Breaking: Obama uses teleprompter
Politico's Carol Lee is offended by their use.
Obama’s reliance on the teleprompter is unusual — not only because he is famous for his oratory, but because no other president has used one so consistently and at so many events, large and small.
After the teleprompter malfunctioned a few times last summer and Obama delivered some less-than-soaring speeches, reports surfaced that he was training to wean himself off of the device while on vacation in Hawaii. But no such luck.
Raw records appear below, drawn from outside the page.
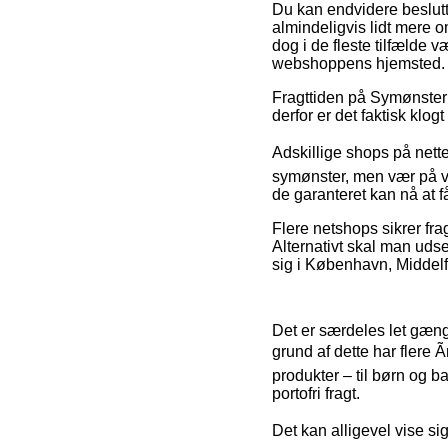
Du kan endvidere beslutte 
almindeligvis lidt mere o
dog i de fleste tilfælde 
webshoppens hjemsted.
Fragttiden på Symønster 
derfor er det faktisk klo
Adskillige shops på nette
symønster, men vær på vag
de garanteret kan nå at 
Flere netshops sikrer fra
Alternativt skal man udse
sig i København, Middelfar
Det er særdeles let gænge
grund af dette har flere
produkter – til børn og b
portofri fragt.
Det kan alligevel vise si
His use of the teleprompter makes work tricky for the television crews and photographers trying to capture an image of the president announcing a new Cabinet secretary or housing plan without a pane of glass blocking his face. And it is a startling sight to see such sleek, modern technology set against the mahogany doors and Bohemian crystal chandeliers in the East Room or the marble columns of the Grand Foyer.
“It’s just something presidents haven’t done,” said Martha Joynt Kumar, a presidential historian who has held court in the White House since December 1975. “It’s jarring to the eye. In a way, it stands in the middle between the audience and the president because his eye is on the teleprompter.”
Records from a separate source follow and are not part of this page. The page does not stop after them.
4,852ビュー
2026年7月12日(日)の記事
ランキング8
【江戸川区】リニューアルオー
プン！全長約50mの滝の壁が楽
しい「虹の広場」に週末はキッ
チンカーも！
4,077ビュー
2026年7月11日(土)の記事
As an aside, who is Martha Joynt Kumar and how has she managed to "hold court in the White House since December 1975?" Not just 1975, but December 1975. Well, color me fascinated.
But I digress.
The Times' Peter Baker thinks it's all about "message discipline."
For Mr. Obama, a teleprompter means message discipline, sticking close to his intended words. Every president uses prepared remarks, of course, often reading from paper or note cards. But while some of his predecessors liked to extemporize, Mr. Obama prefers the message to be just so. After all, he is a bestselling author who has had a hand in writing many of his major speeches, so his aides say he feels a certain fidelity to the crafted text.
Michael Waldman, who was President Bill Clinton’s chief speechwriter, said Mr. Obama is one of the few politicians who is able to use a teleprompter effectively. “If he were just reading something someone handed him, and didn’t understand what it said, that would be one thing,” Mr. Waldman said. “But I don’t think anybody doubts that he’s expressing his own thoughts.”
Yet Bradley A. Blakeman, a former White House aide to President George W. Bush and a Republican strategist, said the teleprompter makes Mr. Obama look robotic. “He is extremely scripted, and he is cautious to the max and afraid of gaffes,” Mr. Blakeman said. When answering questions without a script, Mr. Blakeman said, “his speech is very halted, and you can see him take a lot of time to think about what he’s going to say.”
Because we don't want our presidents thinking about what they are going to say.
Oddly, the photo just below Baker's article in the wood pulp edition of the "paper" showed Obama at the health care forum at a podium without a teleprompter. What fucking gives?
Apparently, this has been bubbling around the wingnutosphere for some time. Glad it's finally getting the attention it so richly does not deserve.